Tunisie : Une guerre d’usure, la crise sera renvoyée au parlement !

Publié le Lundi 17 Septembre 2018 à 16:33
Youssef ChahedLa Tunisie vit un état de déliquescence inédit. Plus le temps passe, plus la crise politique s’aggrave ; tiraillements, tensions, querelles…cela vire à la guerre d’usure entre la Kasbah d’un côté, et l’UGTT, Nidaa et Carthage de l’autre, désormais alliés objectifs, face à un mouvement Ennadha toujours du côté de la  stabilité gouvernementale, et d’une organisation patronale, quelque peu soulagée que la nouvelle loi de finances 2019 soit annonciatrice d’une stabilité fiscale.

Vendredi dernier, le chef du gouvernement était on ne peut plus clair. Il a exclu  devant la conférence nationale sur les orientations économiques et sociales du projet de loi de finances 2019, toute intention de renoncer à sa mission, considérant tout changement comme fort nuisible pour le pays. Il s’est également engagé à aller de l’avant sur la voie de la réforme, regrettant que son gouvernement n’ait pas trouvé le soutien requis pour avancer en la matière.

Son engagement et sa résistance n’ont en rien changé, néanmoins, l’adversité qui le vise. Le soir même, son propre parti, Nidaa Tounes, a décidé de geler son adhésion. Le lendemain, le SG de l’UGTT, Nourddine Taboubi, qui multiplie cette dernière période, ainsi que ses lieutenants, les menaces et les fulminations envers le gouvernement, a déclaré au sortir d’une rencontre avec le président de l’ARP, Mohamed Ennaceur, que son organisation n’allait pas rester les bras croisés devant la cherté des prix, et la dégradation du pouvoir d’achat.

Dans le bras de fer qui l’oppose au gouvernement, la centrale syndicale trouve de larges soutiens en milieu politique. Les partis hostiles à Youssef Chahed se servent, sans modération, de la puissante organisation syndicale, dans leur réquisitoire contre la prestation et le bilan de son gouvernement. 

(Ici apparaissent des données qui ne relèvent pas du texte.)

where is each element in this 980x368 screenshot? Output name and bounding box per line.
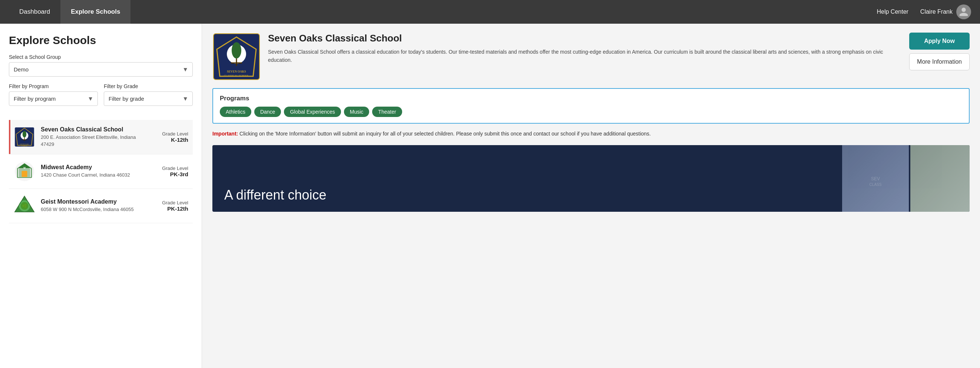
important-label: Important: bbox=[212, 131, 238, 136]
nav-right: Help Center Claire Frank bbox=[877, 5, 971, 19]
help-center-link[interactable]: Help Center bbox=[877, 8, 908, 15]
midwest-logo: M bbox=[13, 160, 36, 182]
filter-program-wrap: Filter by program ▼ bbox=[9, 92, 98, 106]
banner-images: SEV CLASS bbox=[842, 145, 970, 212]
midwest-info: Midwest Academy 1420 Chase Court Carmel,… bbox=[41, 164, 150, 178]
program-tag-theater[interactable]: Theater bbox=[372, 106, 402, 117]
seven-oaks-grade-label: Grade Level bbox=[155, 131, 188, 136]
midwest-grade-value: PK-3rd bbox=[155, 171, 188, 177]
programs-box: Programs Athletics Dance Global Experien… bbox=[212, 88, 970, 124]
midwest-address: 1420 Chase Court Carmel, Indiana 46032 bbox=[41, 172, 150, 178]
filter-grade-wrap: Filter by grade ▼ bbox=[104, 92, 193, 106]
midwest-grade-label: Grade Level bbox=[155, 165, 188, 171]
right-panel: SEVEN OAKS CLASSICAL SCHOOL Seven Oaks C… bbox=[202, 24, 980, 368]
page-title: Explore Schools bbox=[9, 34, 193, 47]
user-profile[interactable]: Claire Frank bbox=[920, 5, 971, 19]
school-detail-description: Seven Oaks Classical School offers a cla… bbox=[268, 48, 902, 64]
apply-now-button[interactable]: Apply Now bbox=[909, 33, 970, 49]
select-group-label: Select a School Group bbox=[9, 54, 193, 60]
user-icon bbox=[958, 7, 969, 17]
svg-text:CLASS: CLASS bbox=[870, 182, 882, 187]
program-tag-music[interactable]: Music bbox=[344, 106, 369, 117]
svg-rect-12 bbox=[22, 171, 27, 177]
svg-text:CLASSICAL: CLASSICAL bbox=[22, 146, 28, 147]
school-item-geist[interactable]: 🌿 Geist Montessori Academy 6058 W 900 N … bbox=[9, 189, 193, 223]
svg-text:M: M bbox=[23, 167, 25, 169]
seven-oaks-grade-value: K-12th bbox=[155, 136, 188, 143]
geist-grade-value: PK-12th bbox=[155, 205, 188, 212]
important-text: Clicking on the 'More Information' butto… bbox=[238, 131, 651, 136]
programs-tags: Athletics Dance Global Experiences Music… bbox=[220, 106, 962, 117]
filter-grade-select[interactable]: Filter by grade bbox=[104, 92, 193, 106]
user-name: Claire Frank bbox=[920, 8, 953, 15]
seven-oaks-name: Seven Oaks Classical School bbox=[41, 126, 150, 133]
program-tag-athletics[interactable]: Athletics bbox=[220, 106, 251, 117]
school-detail-header: SEVEN OAKS CLASSICAL SCHOOL Seven Oaks C… bbox=[212, 33, 970, 81]
banner-text: A different choice bbox=[212, 178, 339, 212]
seven-oaks-logo: SEVEN OAKS CLASSICAL bbox=[13, 126, 36, 148]
filter-program-select[interactable]: Filter by program bbox=[9, 92, 98, 106]
school-item-seven-oaks[interactable]: SEVEN OAKS CLASSICAL Seven Oaks Classica… bbox=[9, 120, 193, 154]
nav-explore-schools[interactable]: Explore Schools bbox=[60, 0, 130, 24]
geist-info: Geist Montessori Academy 6058 W 900 N Mc… bbox=[41, 198, 150, 213]
svg-text:CLASSICAL SCHOOL: CLASSICAL SCHOOL bbox=[224, 74, 249, 77]
geist-logo: 🌿 bbox=[13, 195, 36, 217]
school-detail-logo: SEVEN OAKS CLASSICAL SCHOOL bbox=[212, 33, 261, 81]
geist-address: 6058 W 900 N McCordsville, Indiana 46055 bbox=[41, 206, 150, 213]
school-item-midwest[interactable]: M Midwest Academy 1420 Chase Court Carme… bbox=[9, 154, 193, 189]
nav-left: Dashboard Explore Schools bbox=[9, 0, 130, 24]
midwest-grade: Grade Level PK-3rd bbox=[155, 165, 188, 177]
school-list: SEVEN OAKS CLASSICAL Seven Oaks Classica… bbox=[9, 120, 193, 223]
main-content: Explore Schools Select a School Group De… bbox=[0, 24, 980, 368]
svg-text:SEV: SEV bbox=[871, 176, 880, 181]
programs-title: Programs bbox=[220, 95, 962, 102]
seven-oaks-info: Seven Oaks Classical School 200 E. Assoc… bbox=[41, 126, 150, 148]
left-panel: Explore Schools Select a School Group De… bbox=[0, 24, 202, 368]
action-buttons: Apply Now More Information bbox=[909, 33, 970, 70]
seven-oaks-address: 200 E. Association Street Ellettsville, … bbox=[41, 134, 150, 148]
svg-point-3 bbox=[22, 131, 27, 138]
filter-program-col: Filter by Program Filter by program ▼ bbox=[9, 83, 98, 113]
svg-text:SEVEN OAKS: SEVEN OAKS bbox=[227, 70, 246, 73]
geist-name: Geist Montessori Academy bbox=[41, 198, 150, 205]
svg-text:🌿: 🌿 bbox=[22, 204, 27, 208]
nav-dashboard[interactable]: Dashboard bbox=[9, 0, 60, 24]
midwest-name: Midwest Academy bbox=[41, 164, 150, 171]
navigation: Dashboard Explore Schools Help Center Cl… bbox=[0, 0, 980, 24]
more-information-button[interactable]: More Information bbox=[909, 53, 970, 70]
school-group-select-wrap: Demo ▼ bbox=[9, 62, 193, 77]
geist-grade: Grade Level PK-12th bbox=[155, 200, 188, 212]
important-notice: Important: Clicking on the 'More Informa… bbox=[212, 130, 970, 138]
filter-program-label: Filter by Program bbox=[9, 83, 98, 89]
banner-image-2 bbox=[910, 145, 970, 212]
school-detail-info: Seven Oaks Classical School Seven Oaks C… bbox=[268, 33, 902, 64]
svg-text:SEVEN OAKS: SEVEN OAKS bbox=[20, 144, 29, 145]
school-detail-name: Seven Oaks Classical School bbox=[268, 33, 902, 44]
svg-point-23 bbox=[232, 42, 241, 59]
program-tag-global-experiences[interactable]: Global Experiences bbox=[284, 106, 340, 117]
avatar bbox=[956, 5, 971, 19]
school-group-select[interactable]: Demo bbox=[9, 62, 193, 77]
filter-row: Filter by Program Filter by program ▼ Fi… bbox=[9, 83, 193, 113]
geist-grade-label: Grade Level bbox=[155, 200, 188, 205]
filter-grade-label: Filter by Grade bbox=[104, 83, 193, 89]
filter-grade-col: Filter by Grade Filter by grade ▼ bbox=[104, 83, 193, 113]
program-tag-dance[interactable]: Dance bbox=[254, 106, 281, 117]
seven-oaks-grade: Grade Level K-12th bbox=[155, 131, 188, 143]
banner: A different choice SEV CLASS bbox=[212, 145, 970, 212]
banner-image-1: SEV CLASS bbox=[842, 145, 909, 212]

Dans un tel climat délétère, l’engagement du locataire de la Kasbah d’avancer sur les réformes majeures, notamment celles des caisses sociales et des entreprises publiques,  sur lesquelles la centrale syndicale use de son veto, serait difficile à tenir. A moins que la rencontre attendue Chahed/ Taboubi puisse déboucher sur un modus vivendi notamment sur la question des négociations sociales dans le secteur public et la fonction publique, pour que les canaux de dialogue reprennent entre les deux parties sur l’ensemble des points litigieux.

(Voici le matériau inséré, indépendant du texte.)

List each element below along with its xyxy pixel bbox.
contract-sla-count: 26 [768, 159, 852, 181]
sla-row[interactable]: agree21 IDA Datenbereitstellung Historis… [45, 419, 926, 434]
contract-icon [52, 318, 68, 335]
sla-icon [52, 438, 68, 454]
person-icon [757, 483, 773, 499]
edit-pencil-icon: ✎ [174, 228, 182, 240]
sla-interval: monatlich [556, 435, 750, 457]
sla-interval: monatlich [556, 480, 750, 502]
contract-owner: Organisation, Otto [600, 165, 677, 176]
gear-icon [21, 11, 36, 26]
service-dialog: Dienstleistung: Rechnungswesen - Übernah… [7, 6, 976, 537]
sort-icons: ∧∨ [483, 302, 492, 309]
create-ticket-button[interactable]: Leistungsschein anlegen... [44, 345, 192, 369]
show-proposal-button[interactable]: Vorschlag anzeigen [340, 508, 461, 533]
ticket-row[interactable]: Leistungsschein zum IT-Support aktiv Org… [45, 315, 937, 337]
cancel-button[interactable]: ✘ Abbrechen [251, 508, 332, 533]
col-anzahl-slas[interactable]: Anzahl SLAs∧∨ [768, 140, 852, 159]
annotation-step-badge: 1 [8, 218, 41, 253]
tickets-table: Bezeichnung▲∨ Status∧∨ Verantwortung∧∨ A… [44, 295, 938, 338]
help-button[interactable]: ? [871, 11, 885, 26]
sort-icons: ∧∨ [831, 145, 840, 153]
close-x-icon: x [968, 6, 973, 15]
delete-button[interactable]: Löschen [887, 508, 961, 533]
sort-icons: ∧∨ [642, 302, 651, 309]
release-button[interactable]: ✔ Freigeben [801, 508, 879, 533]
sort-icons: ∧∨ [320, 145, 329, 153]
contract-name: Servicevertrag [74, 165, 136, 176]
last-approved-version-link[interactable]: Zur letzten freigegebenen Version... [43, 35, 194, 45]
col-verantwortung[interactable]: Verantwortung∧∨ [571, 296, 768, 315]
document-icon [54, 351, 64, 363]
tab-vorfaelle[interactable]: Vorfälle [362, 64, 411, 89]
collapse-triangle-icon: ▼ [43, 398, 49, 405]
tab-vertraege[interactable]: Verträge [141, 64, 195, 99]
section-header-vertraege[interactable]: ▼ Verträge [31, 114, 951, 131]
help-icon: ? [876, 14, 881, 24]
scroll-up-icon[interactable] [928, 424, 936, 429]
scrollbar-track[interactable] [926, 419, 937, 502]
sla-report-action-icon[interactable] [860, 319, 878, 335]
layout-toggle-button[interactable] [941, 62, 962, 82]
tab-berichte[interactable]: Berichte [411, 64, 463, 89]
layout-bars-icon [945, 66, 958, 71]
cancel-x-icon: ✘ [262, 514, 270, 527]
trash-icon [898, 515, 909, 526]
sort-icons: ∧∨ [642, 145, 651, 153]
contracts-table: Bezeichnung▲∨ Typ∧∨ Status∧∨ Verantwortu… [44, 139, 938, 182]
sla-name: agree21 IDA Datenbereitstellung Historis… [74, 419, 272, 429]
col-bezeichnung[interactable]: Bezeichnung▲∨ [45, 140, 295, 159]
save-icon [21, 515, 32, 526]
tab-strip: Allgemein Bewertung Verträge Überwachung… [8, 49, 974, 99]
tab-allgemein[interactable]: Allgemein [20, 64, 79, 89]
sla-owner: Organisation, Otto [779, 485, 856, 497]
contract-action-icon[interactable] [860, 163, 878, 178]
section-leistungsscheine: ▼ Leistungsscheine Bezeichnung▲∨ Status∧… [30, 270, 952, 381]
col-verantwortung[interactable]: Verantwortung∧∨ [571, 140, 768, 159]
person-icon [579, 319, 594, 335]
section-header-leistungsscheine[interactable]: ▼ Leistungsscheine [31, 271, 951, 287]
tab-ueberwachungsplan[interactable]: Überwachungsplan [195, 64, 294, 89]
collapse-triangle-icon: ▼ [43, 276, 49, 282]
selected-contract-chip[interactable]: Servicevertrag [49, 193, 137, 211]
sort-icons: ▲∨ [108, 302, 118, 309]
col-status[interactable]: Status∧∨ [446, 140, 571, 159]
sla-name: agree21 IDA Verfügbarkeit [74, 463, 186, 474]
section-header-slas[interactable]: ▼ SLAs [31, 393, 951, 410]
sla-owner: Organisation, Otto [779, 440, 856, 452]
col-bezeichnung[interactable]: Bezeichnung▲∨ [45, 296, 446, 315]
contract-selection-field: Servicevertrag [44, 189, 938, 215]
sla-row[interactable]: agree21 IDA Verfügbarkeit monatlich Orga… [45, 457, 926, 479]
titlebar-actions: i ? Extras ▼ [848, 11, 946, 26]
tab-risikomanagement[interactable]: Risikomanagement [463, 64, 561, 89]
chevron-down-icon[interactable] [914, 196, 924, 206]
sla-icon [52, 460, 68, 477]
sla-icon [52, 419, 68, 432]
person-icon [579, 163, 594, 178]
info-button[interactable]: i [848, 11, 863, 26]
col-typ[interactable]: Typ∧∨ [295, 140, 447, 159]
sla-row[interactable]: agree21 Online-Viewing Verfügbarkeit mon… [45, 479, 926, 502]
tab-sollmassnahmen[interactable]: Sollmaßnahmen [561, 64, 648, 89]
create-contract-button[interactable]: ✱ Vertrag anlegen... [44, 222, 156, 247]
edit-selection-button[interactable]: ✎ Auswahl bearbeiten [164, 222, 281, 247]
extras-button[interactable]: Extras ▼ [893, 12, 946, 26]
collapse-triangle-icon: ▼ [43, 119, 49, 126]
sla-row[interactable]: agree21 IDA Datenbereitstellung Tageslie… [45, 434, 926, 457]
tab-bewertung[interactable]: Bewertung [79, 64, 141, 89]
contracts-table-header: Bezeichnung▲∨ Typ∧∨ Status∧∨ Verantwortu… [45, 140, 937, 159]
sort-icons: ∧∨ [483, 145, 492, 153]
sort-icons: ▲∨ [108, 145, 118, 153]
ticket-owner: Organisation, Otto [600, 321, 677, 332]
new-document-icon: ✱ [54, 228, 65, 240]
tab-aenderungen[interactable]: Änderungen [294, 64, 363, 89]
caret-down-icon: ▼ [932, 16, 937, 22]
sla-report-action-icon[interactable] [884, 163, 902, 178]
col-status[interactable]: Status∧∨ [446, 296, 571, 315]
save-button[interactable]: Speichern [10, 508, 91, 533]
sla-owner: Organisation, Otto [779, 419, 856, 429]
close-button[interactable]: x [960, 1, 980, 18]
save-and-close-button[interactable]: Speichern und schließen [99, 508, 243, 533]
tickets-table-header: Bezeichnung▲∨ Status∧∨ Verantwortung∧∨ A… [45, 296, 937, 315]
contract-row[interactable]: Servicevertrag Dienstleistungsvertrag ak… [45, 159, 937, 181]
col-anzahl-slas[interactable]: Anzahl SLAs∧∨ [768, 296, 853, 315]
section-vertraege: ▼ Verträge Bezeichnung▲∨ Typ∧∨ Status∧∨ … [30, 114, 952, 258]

Contrairement à la crispation de ses rapports avec syndicat, les relations du gouvernement avec le patronat semblent être à présent au beau fixe, notamment à la faveur des annonces faites au sujet du projet de loi de finances 2019, qui, a priori, apportent satisfaction à l’organisation patronale. L’UTICA qui réclame un allégement de la pression fiscale sur l’entreprise économique, le financement des petites et moyennes entreprises, la lutte contre le commerce parallèle… trouve un début de réponses positives à ses doléances dans l’ébauche de la novelle loi de finances dévoilée au palais des congrès, qui contrairement aux textes analogues de 2017 et 2018, n’augmentera pas les impôts pour les entreprises, ni pour les particuliers, d’ailleurs.

Côté partis politiques, des appels au dialogue sont lancés ça et là, mais là où en sont les choses, ils sont peu écoutés. Tout porte à croire que la crise politique sera renvoyée au parlement, qui fera sa rentrée dans une quinzaine de jours. D’autant que le paysage parlementaire est en train de se recomposer, pour donner lieu peut-être à de nouvelles oppositions, une majorité remodelée, et d’autres blocs parlementaires qui feront pencher la balance d’un côté, ou de l’autre.

Le parlement qui n’est pas parvenu alors qu’il s’apprête à entamer la dernière et cinquième session de sa législature de parachever l’installation des instances constitutionnelles dont la Cour constitutionnelle, et qui doit pourvoir à la vacance à la tête de l’ISIE, à quelques mois d’échéances électorales décisives qui seront tenues, parole du chef du gouvernement qui s’en est porté garant, dans les délais constitutionnels.